Not all health plans are created equal. Health plans offered through “associations” or “purchasing alliances” are often high-commission, low-benefit coverage, usually with hidden or glossed-over deficiencies. RED FLAGS: requirement to meet personally with sales rep; sales rep won’t leave materials for review; rates not published or available on line; rep attempts to hurry purchase due to “imminent” rate increases; rep bad-mouths competitors as basis of sales pitch; heavily scripted or lengthy sales pitch that emphasizes membership in organization, and/or other non-insurance benefits. BOTTOM LINE: Use a dependable, well-established independent broker. It doesn’t have to be us!

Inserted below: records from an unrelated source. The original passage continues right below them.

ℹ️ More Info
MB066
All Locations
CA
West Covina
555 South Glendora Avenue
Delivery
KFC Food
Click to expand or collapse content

(David’s professional opinion) ABOUT LONG TERM CARE INSURANCE - -

This valuable coverage has become A) simply too expensive for the middle market purchaser, and B) often almost incomprehensible in plan design. Middle-income consumers should consider “short term” LTC coverage (6 – 18 months benefit) as a possible financial compromise. The vast majority of LTC claims do not exceed 18 months. Larger estates should still consider full coverage due to the skyrocketing cost of quality custodial care. Adult children of well-off parents should consider whether losing $70,000 - $100,000 / yr (metro area nursing home costs or 24 hr in-home care costs) would erode their inheritance. Many financial planners recommend it, but these same planners are not experts in crafting the right policy - - which takes awareness of Medicare, Medicaid/Medi-Cal, estate planning concerns, etc. Also, many financial planners may restrict their LTC offering to a few high-commission bidders. Ideally the planner teams with an LTC specialist. RED FLAG: your planner or sales rep only offers one company (lunacy in the open LTC market due to myriad options and advantages of various carriers). BOTTOM LINE: Never be afraid to ask about commissions, and strive to have an experienced, independent LTC agent involved.

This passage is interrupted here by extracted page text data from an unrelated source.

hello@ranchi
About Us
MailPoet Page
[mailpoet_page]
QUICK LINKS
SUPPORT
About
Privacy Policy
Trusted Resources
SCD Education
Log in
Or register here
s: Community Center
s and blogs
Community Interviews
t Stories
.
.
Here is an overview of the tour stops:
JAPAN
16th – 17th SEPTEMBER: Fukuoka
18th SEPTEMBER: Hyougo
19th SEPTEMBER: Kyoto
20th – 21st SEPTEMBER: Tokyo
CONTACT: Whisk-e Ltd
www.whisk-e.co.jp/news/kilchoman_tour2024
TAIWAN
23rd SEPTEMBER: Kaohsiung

(David’s professional opinion) ABOUT ANNUITIES - -

Due to high commissions, these perfectly benign savings plans have been severely over-emphasized and over-sold by many purported “financial planners” or “financial consultants”. In any sale where agent commissions are the highest priority, annuities will always be emphasized – and their disadvantages glossed over or misrepresented. ANNUITIES DO HAVE A PLACE in planning for retirement, but ONLY WHEN FULLY EXPLAINED and patiently compared with the alternatives. REMEMBER THAT IRA-s or 401k-s, etc, are ALREADY TAX-DEFERRED. RED FLAGS: group settings such as seminars or classes offered by local financial “planners”. 99.9% of these events are simply disguised sales pitches (no matter what is said to the contrary) for various types of annuities; newspaper ads for high CD rates from non-bank providers – 99.9% of the time an annuity will be proposed as a desirable alternative, often under time pressure. BOTTOM LINE: for medium to long term savings (5 years or more), educate yourself about annuities before shopping around. An experienced independent agent or broker – or a true, Fee-Only financial Planner - can be a big help. We are always happy to answer general questions about annuities.